Stored data:
◇ ◇ ◇ ◇
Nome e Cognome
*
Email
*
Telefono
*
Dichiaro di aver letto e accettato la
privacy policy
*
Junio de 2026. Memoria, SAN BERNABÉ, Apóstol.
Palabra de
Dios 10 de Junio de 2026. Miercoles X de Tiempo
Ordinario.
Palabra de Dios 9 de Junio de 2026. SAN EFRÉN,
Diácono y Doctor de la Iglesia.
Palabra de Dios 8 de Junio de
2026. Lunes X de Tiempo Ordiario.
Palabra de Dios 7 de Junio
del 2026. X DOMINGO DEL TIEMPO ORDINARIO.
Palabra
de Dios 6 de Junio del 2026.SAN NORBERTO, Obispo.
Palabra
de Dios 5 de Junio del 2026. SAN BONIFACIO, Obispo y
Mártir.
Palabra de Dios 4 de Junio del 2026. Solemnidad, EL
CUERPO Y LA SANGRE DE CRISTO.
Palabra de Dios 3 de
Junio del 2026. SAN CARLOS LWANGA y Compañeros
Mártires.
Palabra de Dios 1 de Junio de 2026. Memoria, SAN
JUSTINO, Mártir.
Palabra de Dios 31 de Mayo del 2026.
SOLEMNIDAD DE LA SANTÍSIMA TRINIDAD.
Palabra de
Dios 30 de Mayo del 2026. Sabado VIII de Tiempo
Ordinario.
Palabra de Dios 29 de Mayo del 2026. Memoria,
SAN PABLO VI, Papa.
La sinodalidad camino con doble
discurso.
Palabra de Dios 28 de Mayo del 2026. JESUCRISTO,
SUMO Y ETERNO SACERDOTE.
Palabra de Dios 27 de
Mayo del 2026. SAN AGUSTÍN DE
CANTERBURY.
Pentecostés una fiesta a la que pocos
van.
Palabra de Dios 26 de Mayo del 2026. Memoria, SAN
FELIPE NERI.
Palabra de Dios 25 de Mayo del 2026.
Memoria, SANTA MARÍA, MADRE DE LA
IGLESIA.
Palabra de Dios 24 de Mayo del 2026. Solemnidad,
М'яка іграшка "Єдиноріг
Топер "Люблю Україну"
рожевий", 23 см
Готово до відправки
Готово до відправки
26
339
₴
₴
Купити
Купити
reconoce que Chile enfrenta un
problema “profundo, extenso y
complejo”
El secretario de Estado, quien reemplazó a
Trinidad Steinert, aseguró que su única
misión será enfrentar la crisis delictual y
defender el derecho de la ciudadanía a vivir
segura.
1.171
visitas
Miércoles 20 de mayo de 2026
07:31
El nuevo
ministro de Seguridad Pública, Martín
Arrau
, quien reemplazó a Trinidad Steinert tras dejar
◇ ◇ ◇ ◇
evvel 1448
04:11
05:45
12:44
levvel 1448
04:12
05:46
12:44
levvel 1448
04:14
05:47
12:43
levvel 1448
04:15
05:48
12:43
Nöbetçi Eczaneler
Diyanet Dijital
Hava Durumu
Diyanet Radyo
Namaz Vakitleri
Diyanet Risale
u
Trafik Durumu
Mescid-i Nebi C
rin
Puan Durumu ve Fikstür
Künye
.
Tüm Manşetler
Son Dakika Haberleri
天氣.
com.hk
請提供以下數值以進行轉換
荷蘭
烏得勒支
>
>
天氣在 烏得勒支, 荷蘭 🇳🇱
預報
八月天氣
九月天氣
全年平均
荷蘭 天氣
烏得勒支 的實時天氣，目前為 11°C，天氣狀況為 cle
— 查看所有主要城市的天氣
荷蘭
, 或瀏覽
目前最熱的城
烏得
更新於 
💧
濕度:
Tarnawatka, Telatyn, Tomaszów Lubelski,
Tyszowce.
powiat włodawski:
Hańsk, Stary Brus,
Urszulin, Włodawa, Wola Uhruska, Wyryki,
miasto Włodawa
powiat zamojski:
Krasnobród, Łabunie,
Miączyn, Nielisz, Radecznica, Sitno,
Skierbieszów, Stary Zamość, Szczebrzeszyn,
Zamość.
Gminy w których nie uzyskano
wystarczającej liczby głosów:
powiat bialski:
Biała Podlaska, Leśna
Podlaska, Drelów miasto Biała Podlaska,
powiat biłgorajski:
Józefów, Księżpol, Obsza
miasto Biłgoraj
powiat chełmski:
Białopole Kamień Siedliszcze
◇ ◇ ◇ ◇
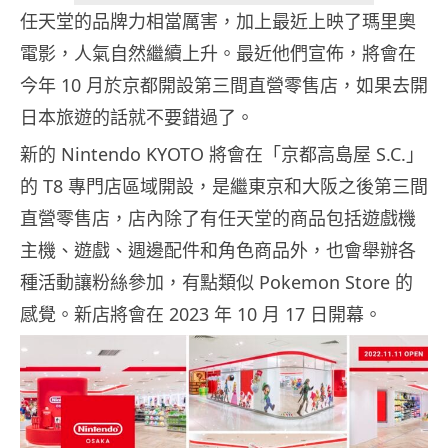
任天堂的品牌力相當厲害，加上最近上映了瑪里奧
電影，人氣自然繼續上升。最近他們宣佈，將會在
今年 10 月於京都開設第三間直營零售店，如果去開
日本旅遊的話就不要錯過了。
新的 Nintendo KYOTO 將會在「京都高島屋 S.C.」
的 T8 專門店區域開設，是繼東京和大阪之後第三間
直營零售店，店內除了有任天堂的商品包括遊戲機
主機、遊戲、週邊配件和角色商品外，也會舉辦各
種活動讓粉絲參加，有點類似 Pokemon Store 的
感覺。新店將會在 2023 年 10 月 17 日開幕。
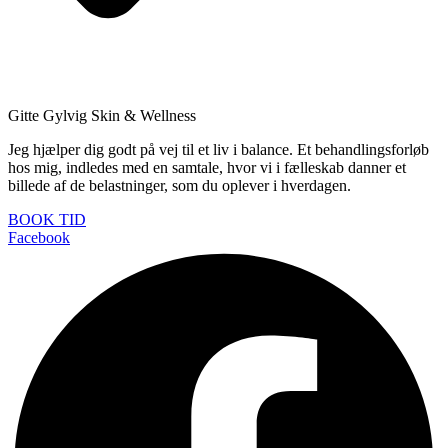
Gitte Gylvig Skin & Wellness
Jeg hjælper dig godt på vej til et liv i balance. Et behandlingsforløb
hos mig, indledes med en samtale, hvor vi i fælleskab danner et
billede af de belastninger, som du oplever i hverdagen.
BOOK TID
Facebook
◇ ◇ ◇ ◇
* [REQUIRED WORK] All that is wanted is the number of lines in the records that include the string "Biała".

* [TASK ANSWER] 2